• No colon-space in header field check in INN

    From Jesse Rehmer@21:1/5 to All on Wed Feb 1 06:19:34 2023
    I've been on auto-pilot for a bit, but started checking logs/reports today and notice an increasing number of articles rejected due to the following:

    439 No colon-space in "User-Agent:" header field

    When reviewing headers of the those messages there is a User-Agent: header,
    but its blank and does not contain a space.
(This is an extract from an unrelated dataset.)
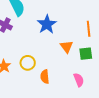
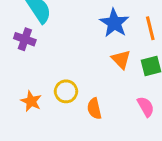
blue star: (47, 24) -> (114, 23), moved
    It is probably against a RFC to accept these messages, but I'm not concerned about the User-Agent header. I went looking for a way to relax the check, but is strict for all headers in innd/art.c:

    /* Find first colon */
    if ((colon = memchr(header, ':', size)) == NULL || !ISWHITE(colon[1])) {
    if ((p = memchr(header, '\r', size)) != NULL)
    *p = '\0';
    snprintf(cp->Error, sizeof(cp->Error),
    "%d No colon-space in \"%s\" header field",
    ihave ? NNTP_FAIL_IHAVE_REJECT : NNTP_FAIL_TAKETHIS_REJECT,
    MaxLength(header, header));
    if (p != NULL)
    *p = '\r';
    return;
    }

    I know there are potential implications for accepting messages with empty headers, but do we need to treat all headers so strictly?

    Regards,

    Jesse Rehmer

    --- SoupGate-Win32 v1.05
    * Origin: fsxNet Usenet Gateway (21:1/5)
  • From Russ Allbery@21:1/5 to Jesse Rehmer on Wed Feb 1 08:00:45 2023
    Jesse Rehmer <jesse.rehmer@blueworldhosting.com> writes:

    It is probably against a RFC to accept these messages, but I'm not
    concerned about the User-Agent header. I went looking for a way to relax
    the check, but is strict for all headers in innd/art.c:

    /* Find first colon */
    if ((colon = memchr(header, ':', size)) == NULL || !ISWHITE(colon[1])) {
    if ((p = memchr(header, '\r', size)) != NULL)
    *p = '\0';
    snprintf(cp->Error, sizeof(cp->Error),
    "%d No colon-space in \"%s\" header field",
    ihave ? NNTP_FAIL_IHAVE_REJECT : NNTP_FAIL_TAKETHIS_REJECT,
    MaxLength(header, header));
    if (p != NULL)
    *p = '\r';
    return;
    }

    I know there are potential implications for accepting messages with
    empty headers, but do we need to treat all headers so strictly?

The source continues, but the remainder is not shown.